= INSTRUCTIONS TO FOLLOW =
In the entries below, begin at the line that has "В чем причина? Дело в том, что вареное яйцо", stop after the line that has "inkl. Zugang zur Premium-Version des", and output those lines exactly with no pictures.

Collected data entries
****************

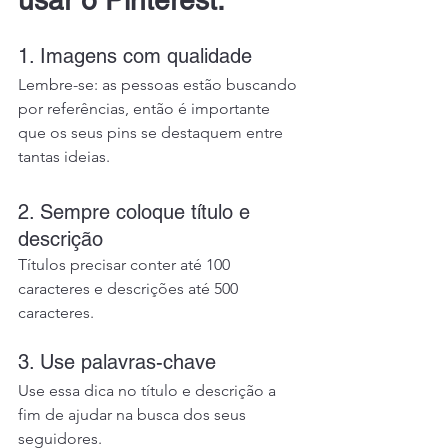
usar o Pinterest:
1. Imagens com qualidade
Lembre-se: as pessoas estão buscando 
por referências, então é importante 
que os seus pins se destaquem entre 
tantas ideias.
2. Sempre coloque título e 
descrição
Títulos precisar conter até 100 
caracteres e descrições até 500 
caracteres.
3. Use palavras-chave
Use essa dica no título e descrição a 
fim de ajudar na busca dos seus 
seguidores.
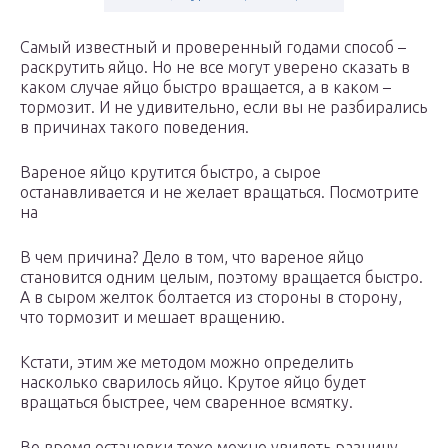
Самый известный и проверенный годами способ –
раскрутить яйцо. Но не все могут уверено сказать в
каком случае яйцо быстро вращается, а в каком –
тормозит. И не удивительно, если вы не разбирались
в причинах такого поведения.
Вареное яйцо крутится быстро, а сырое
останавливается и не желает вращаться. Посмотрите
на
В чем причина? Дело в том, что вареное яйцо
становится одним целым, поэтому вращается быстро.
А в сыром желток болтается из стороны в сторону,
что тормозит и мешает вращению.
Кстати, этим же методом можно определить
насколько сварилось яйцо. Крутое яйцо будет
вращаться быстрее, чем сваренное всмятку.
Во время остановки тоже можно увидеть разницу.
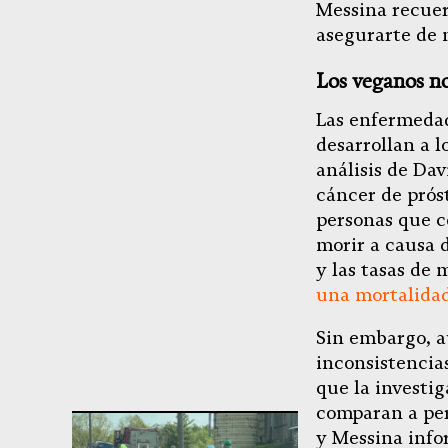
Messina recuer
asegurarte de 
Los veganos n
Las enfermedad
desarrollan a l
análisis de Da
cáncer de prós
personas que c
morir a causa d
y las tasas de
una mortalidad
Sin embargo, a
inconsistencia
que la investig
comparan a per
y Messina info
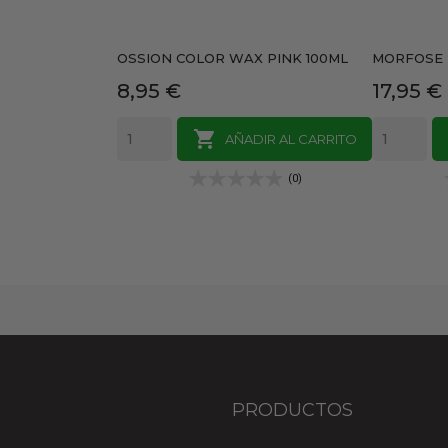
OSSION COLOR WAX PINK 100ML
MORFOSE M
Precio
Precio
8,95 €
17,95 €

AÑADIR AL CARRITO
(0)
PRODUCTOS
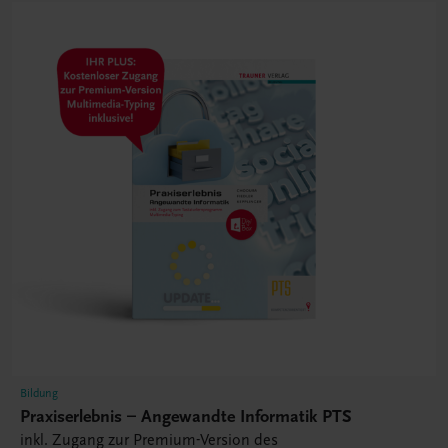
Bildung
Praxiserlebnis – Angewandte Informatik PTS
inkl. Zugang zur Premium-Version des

****************

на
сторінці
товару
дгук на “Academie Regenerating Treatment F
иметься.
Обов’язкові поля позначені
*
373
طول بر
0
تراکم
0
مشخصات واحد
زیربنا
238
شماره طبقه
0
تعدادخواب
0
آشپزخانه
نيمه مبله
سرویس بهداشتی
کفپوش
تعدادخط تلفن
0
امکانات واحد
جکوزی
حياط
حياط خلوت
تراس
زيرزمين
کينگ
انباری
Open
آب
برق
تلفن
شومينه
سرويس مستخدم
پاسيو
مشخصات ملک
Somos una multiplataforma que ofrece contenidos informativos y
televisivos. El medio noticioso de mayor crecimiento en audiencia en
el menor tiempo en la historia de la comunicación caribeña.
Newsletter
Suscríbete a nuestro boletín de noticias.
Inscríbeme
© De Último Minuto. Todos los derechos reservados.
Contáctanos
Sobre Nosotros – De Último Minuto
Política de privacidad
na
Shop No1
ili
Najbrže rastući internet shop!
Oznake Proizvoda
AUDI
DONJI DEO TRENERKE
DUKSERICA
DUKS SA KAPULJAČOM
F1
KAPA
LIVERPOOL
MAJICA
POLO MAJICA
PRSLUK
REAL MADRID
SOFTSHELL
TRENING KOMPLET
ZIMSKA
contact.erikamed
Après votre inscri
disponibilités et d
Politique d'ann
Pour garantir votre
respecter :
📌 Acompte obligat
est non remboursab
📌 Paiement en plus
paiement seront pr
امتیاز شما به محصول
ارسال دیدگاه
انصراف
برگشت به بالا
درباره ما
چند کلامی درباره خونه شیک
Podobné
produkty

****************

= EXPECTED ANSWER =
В чем причина? Дело в том, что вареное яйцо
становится одним целым, поэтому вращается быстро.
А в сыром желток болтается из стороны в сторону,
что тормозит и мешает вращению.
Кстати, этим же методом можно определить
насколько сварилось яйцо. Крутое яйцо будет
вращаться быстрее, чем сваренное всмятку.
Во время остановки тоже можно увидеть разницу.
Messina recuer
asegurarte de 
Los veganos n
Las enfermedad
desarrollan a l
análisis de Da
cáncer de prós
personas que c
morir a causa d
y las tasas de
una mortalidad
Sin embargo, a
inconsistencia
que la investig
comparan a per
y Messina info
OSSION COLOR WAX PINK 100ML
MORFOSE M
Precio
Precio
8,95 €
17,95 €

AÑADIR AL CARRITO
(0)
PRODUCTOS
Bildung
Praxiserlebnis – Angewandte Informatik PTS
inkl. Zugang zur Premium-Version des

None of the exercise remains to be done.